Here are some tips that will elevate the frustration.
- Your 40/50 or coming up to retirement age. Come for a holiday and visit different areas. If you fall in love with any area come back again this time your looking to work with an agent who can guide you along the way.
- Be assertive, open minded and respectful. Don´t expect everything to be done overnight. Spain has a bureaucratic system that drives even the locals to distraction.
- Investigate around for a good lawyer. Speak to locals and they will recommend both lawyer and agent.
- Go with the flow and make sure all your paper work is in order. There will always be some other paper that is needed but you are sometimes lucky. The help of a knowledgeable Spanish speaking local or translator comes in handy in these cases.
- Your Gestoria / Abogado (Professional administrative agency/Lawyer) to obtain a NIE number (Number of Identification for Foreigners-tax identification) Most find someone local to where they live and build a good rapport and can call in whenever they have any challenges with general things.
- Try and learn Spanish and do not expect the locals to speak to you in your chosen language, especially if you are going to work in Spain or live there full time. Remember you are in Spain. Always try and make an effort first and you may find you will get a friendlier service and the locals will have more patience with you.

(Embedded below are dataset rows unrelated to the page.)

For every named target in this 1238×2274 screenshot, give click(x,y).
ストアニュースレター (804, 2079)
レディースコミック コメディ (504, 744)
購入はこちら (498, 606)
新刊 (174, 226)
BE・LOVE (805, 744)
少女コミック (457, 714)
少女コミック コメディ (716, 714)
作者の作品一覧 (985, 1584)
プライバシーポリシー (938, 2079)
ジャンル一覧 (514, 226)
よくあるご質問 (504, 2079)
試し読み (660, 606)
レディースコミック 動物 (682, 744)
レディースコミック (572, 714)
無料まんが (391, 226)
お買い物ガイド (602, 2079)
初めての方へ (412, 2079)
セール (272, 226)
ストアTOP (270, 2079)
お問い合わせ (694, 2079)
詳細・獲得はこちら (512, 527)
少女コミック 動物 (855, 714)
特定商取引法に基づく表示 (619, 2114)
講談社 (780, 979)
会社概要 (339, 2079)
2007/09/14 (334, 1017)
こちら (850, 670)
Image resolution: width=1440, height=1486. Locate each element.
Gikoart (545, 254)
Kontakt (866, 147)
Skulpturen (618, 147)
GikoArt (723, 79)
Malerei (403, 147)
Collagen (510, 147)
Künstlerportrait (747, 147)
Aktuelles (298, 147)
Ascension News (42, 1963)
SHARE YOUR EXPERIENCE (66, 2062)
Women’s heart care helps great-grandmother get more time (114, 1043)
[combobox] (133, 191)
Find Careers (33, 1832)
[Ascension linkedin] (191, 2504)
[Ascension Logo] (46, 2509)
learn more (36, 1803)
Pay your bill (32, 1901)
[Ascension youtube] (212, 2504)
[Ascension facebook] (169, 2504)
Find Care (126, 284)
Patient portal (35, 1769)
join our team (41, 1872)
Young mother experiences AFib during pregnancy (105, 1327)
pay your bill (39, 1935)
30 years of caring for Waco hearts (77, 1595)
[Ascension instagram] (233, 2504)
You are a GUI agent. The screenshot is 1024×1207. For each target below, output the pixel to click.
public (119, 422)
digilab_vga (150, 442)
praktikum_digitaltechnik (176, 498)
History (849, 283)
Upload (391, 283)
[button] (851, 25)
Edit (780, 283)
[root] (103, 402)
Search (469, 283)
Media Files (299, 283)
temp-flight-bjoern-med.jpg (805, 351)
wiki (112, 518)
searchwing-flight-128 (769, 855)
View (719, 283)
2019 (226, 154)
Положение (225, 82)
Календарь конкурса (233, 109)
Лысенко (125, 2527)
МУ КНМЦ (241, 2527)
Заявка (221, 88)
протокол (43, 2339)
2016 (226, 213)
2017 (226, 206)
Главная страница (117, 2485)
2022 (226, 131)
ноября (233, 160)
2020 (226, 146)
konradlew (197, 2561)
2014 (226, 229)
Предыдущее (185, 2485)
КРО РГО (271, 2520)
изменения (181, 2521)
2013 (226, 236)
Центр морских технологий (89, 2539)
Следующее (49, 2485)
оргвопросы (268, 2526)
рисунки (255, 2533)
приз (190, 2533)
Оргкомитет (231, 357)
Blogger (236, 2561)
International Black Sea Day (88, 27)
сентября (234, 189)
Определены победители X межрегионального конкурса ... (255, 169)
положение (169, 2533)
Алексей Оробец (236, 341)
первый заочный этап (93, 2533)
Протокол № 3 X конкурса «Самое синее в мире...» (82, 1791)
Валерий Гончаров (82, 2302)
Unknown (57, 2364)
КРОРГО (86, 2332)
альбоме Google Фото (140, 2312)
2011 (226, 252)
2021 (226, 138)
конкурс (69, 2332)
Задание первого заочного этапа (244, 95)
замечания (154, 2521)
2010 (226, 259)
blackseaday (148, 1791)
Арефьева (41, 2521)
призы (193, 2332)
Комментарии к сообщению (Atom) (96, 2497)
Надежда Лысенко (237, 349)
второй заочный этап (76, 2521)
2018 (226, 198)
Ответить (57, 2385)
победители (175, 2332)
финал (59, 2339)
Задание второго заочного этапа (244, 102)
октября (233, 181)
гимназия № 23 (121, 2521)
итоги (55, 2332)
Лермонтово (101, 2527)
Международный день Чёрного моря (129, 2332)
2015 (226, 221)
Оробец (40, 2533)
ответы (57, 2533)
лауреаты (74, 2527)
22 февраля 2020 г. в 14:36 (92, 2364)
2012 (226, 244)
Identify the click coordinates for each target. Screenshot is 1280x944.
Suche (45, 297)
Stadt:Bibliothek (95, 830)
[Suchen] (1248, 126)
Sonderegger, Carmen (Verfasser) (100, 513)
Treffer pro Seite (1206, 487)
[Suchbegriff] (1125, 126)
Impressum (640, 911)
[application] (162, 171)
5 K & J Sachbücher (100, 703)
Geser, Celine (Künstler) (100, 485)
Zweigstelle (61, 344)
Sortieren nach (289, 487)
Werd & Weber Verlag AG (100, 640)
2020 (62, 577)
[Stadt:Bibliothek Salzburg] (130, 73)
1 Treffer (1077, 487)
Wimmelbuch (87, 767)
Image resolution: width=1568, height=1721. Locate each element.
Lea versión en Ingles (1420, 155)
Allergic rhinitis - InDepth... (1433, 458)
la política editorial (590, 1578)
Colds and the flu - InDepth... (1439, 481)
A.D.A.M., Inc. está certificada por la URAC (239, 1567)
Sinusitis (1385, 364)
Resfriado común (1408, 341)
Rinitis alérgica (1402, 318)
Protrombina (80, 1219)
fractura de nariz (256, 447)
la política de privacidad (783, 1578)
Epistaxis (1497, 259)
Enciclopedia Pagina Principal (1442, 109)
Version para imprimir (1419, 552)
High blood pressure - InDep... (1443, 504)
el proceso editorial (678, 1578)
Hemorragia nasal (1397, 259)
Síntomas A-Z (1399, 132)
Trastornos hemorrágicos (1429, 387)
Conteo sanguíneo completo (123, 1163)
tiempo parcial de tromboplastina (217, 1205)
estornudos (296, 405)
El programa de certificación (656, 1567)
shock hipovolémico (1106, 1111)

- Don´t compare. Well it’s not like that in the UK, Belgium or Holland is not going to get you anywhere. You are in Spain and the way of life takes some getting used to. You might have to wait longer in queues and wonder why people stop their cars for a 15 minute conversation in the middle of the road blocking all the traffic.
- La hora del Almuerzo, (Brunch) takes place nationwide between 10.30-11.30 each day. Don´t be caught in any queues at that time and especially if it is to file a complaint. If you are in a queue and waiting to be attended by a funcionario. You are likely to have the window closed in your face despite the fact that you have been queuing for 1 hour. Change your timetable it is much better that way.
- National holidays, bank holidays, local fiestas and August are all times that means that the area that you are living in is likely to be closed. Shops, banks, supermarkets etc prepare for this in advance. Get a calendar of the local fiestas and bank holidays. Don´t try and do anything in August that requires the processing of paper work or means placing an order for something that is not in stock.
- If you live on the coastline expect an influx of holiday makers coming to invade your private space through the summer periods. If you live inland expect noise from Donkeys, chickens, dogs and animal life.
- La Mañana, (Morning) is until 14.00 hours. Buenos Días, (Good Morning)
The Spanish Lunch hour is between 14.00 hrs and 17.00 hrs.
La siesta, is between 15.00-17.00 hrs and is when the Spanish generally take a power nap. Call the children in from the pool if you are on a development.
La tarde, (Afternoon) runs from 14.00 hrs until nightfall. Buenas tardes, (Good afternoon)
La Noche, is from dusk until midnight. After that the small hours are referred to as La Madrugada. Buenas noches, (Good evening).
Try and have a sense of humour about the things that are different. Life in Spain is different and can be a shock to the system if you are not prepared for it. A good sense of humour and an open mind will certainly mean that the good will out weigh the bad.